Items from a data source
————

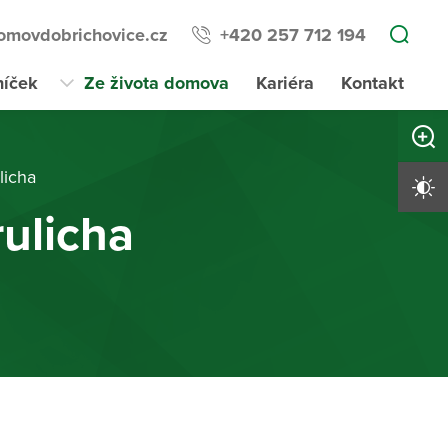
omovdobrichovice.cz
+420 257 712 194
níček
Ze života domova
Kariéra
Kontakt
Zvětši
licha
Vysoký 
ulicha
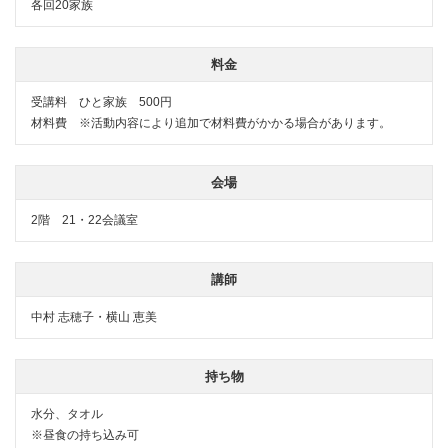
各回20家族
料金
受講料 ひと家族 500円
材料費 ※活動内容により追加で材料費がかかる場合があります。
会場
2階 21・22会議室
講師
中村 志穂子・横山 恵美
持ち物
水分、タオル
※昼食の持ち込み可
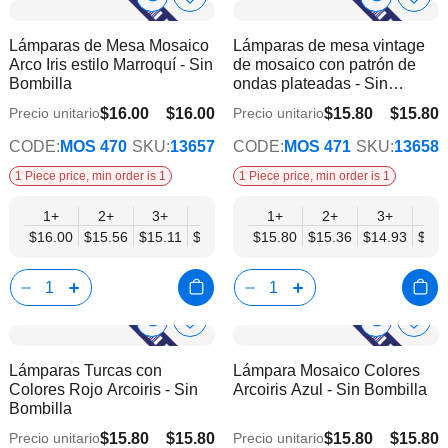
Show
Show
Añadir
Añadi
a
a
Product
Product
Lámparas de Mesa Mosaico
Lámparas de mesa vintage
la
la
Info
Info
Arco Iris estilo Marroquí - Sin
de mosaico con patrón de
lista
lista
Bombilla
ondas plateadas - Sin
de
de
bombilla
deseos
dese
$16.00
$16.00
$15.80
$15.80
Precio unitario
Precio unitario
$12.45
$12.29
CODE:
MOS 470
SKU:
13657
CODE:
MOS 471
SKU:
13658
1 Piece price, min order is 1
1 Piece price, min order is 1
1+
2+
3+
6+
9+
1+
12+
2+
15+
3+
18+
6+
$16.00
$15.56
$15.11
$14.67
$14.22
$15.80
$13.78
$15.36
$13.34
$14.93
$12.
$14.
Show
Show
Añadir
Añadi
a
a
Product
Product
Lámparas Turcas con
Lámpara Mosaico Colores
la
la
Info
Info
Colores Rojo Arcoiris - Sin
Arcoiris Azul - Sin Bombilla
lista
lista
Bombilla
de
de
deseos
dese
$15.80
$15.80
$15.80
$15.80
Precio unitario
Precio unitario
$12.29
$12.29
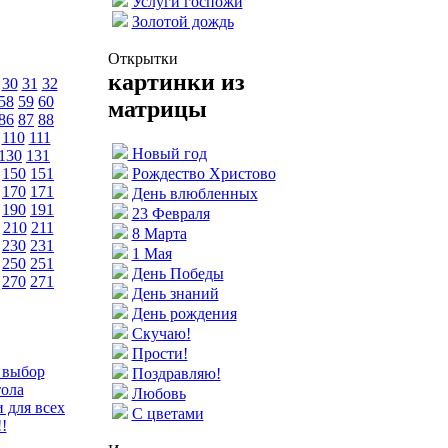
Услуги госпожи
Золотой дождь
Открытки
картинки из
30
31
32
58
59
60
матрицы
86
87
88
110
111
Новый год
130
131
150
151
Рождество Христово
170
171
День влюбленных
190
191
23 Февраля
210
211
8 Марта
230
231
1 Мая
250
251
День Победы
270
271
День знаний
День рождения
Скучаю!
Прости!
 выбор
Поздравляю!
тола
Любовь
 для всех
С цветами
!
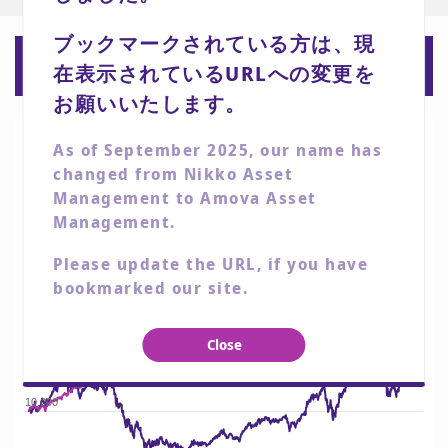
ブックマークされている方は、現
デジタル・トランスフォーメーション
株式ファンドの
在表示されているURLへの変更を
設定来および2022年末からの
基準価額推移
お願いいたします。
ファンド
世界株式指数
As of September 2025, our name has
2020-07-31 ～ 2026-08-06
changed from Nikko Asset
40,000
Management to Amova Asset
Management.
Please update the URL, if you have
30,000
bookmarked our site.
20,000
Close
10,000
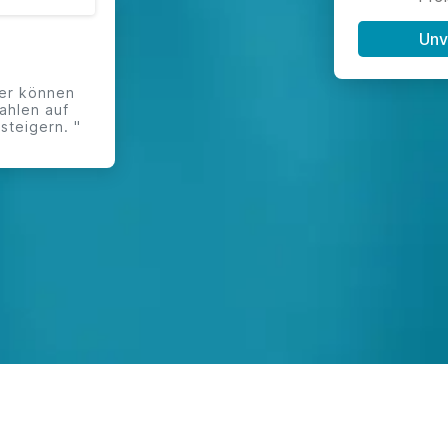
Unv
ser können
ahlen auf
steigern. "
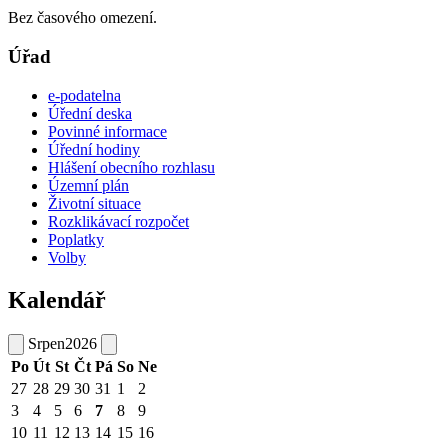
Bez časového omezení.
Úřad
e-podatelna
Úřední deska
Povinné informace
Úřední hodiny
Hlášení obecního rozhlasu
Územní plán
Životní situace
Rozklikávací rozpočet
Poplatky
Volby
Kalendář
Srpen
2026
Po
Út
St
Čt
Pá
So
Ne
27
28
29
30
31
1
2
3
4
5
6
7
8
9
10
11
12
13
14
15
16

————

= TASK TO CARRY OUT =
Locate the lines above that hold the word "Colores". Show every one of them.

= TASK OUTPUT =
Lámpara Mosaico Colores
Colores Rojo Arcoiris - Sin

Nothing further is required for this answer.